**The problem**: A single figure is wanted: the count of lines below containing the string "fingerprint".

● ● ● ●

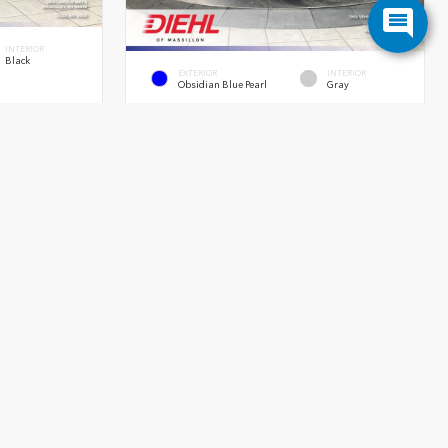
INTERIOR
Black
EXTERIOR
INTERIOR
Obsidian Blue Pearl
Gray
New 2026
Honda Passport TrailSport Elite
SUV AWD 3.5L V6 24-Valve DOHC Dual VTC 10 Speed
Automatic
9 Speed
MSRP
$56,480
OH Doc Fee
+$398
$47,525
Diehl Discount
- $4,800
+$398
Diehl Price
$52,078
$47,923
Quick Contact
Submit
Submit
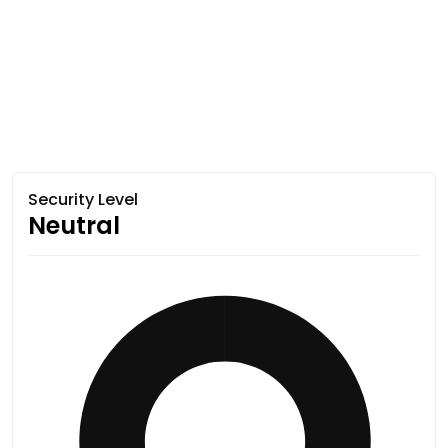
Security Level
Neutral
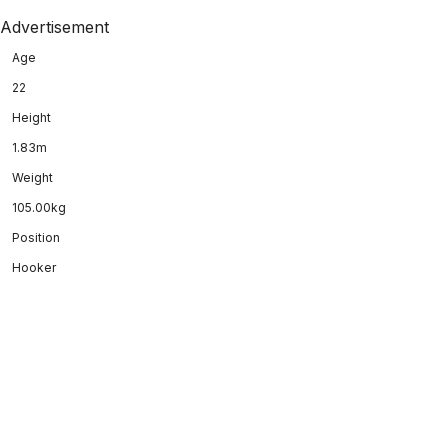
Advertisement
Age
22
Height
1.83m
Weight
105.00kg
Position
Hooker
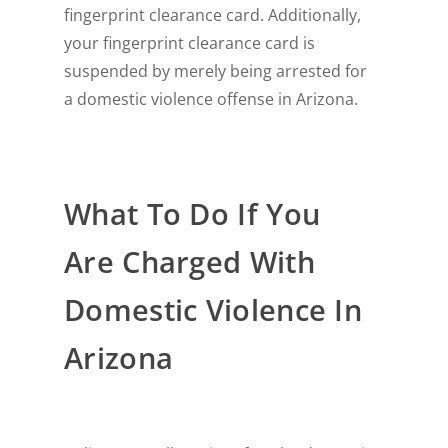
fingerprint clearance card. Additionally,
your fingerprint clearance card is
suspended by merely being arrested for
a domestic violence offense in Arizona.
What To Do If You
Are Charged With
Domestic Violence In
Arizona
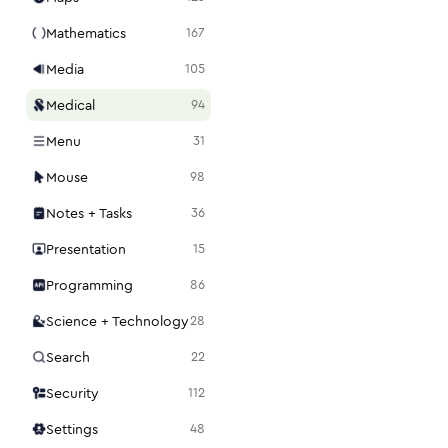
Mathematics
167
Media
105
Medical
94
Menu
31
Mouse
98
Notes + Tasks
36
Presentation
15
Programming
86
Science + Technology
28
Search
22
Security
112
Settings
48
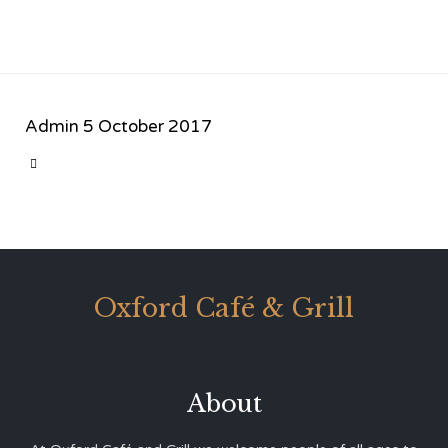
Admin
5 October 2017
CATEGORY

Oxford Café & Grill
About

● ● ● ●

**Worked solution**: 2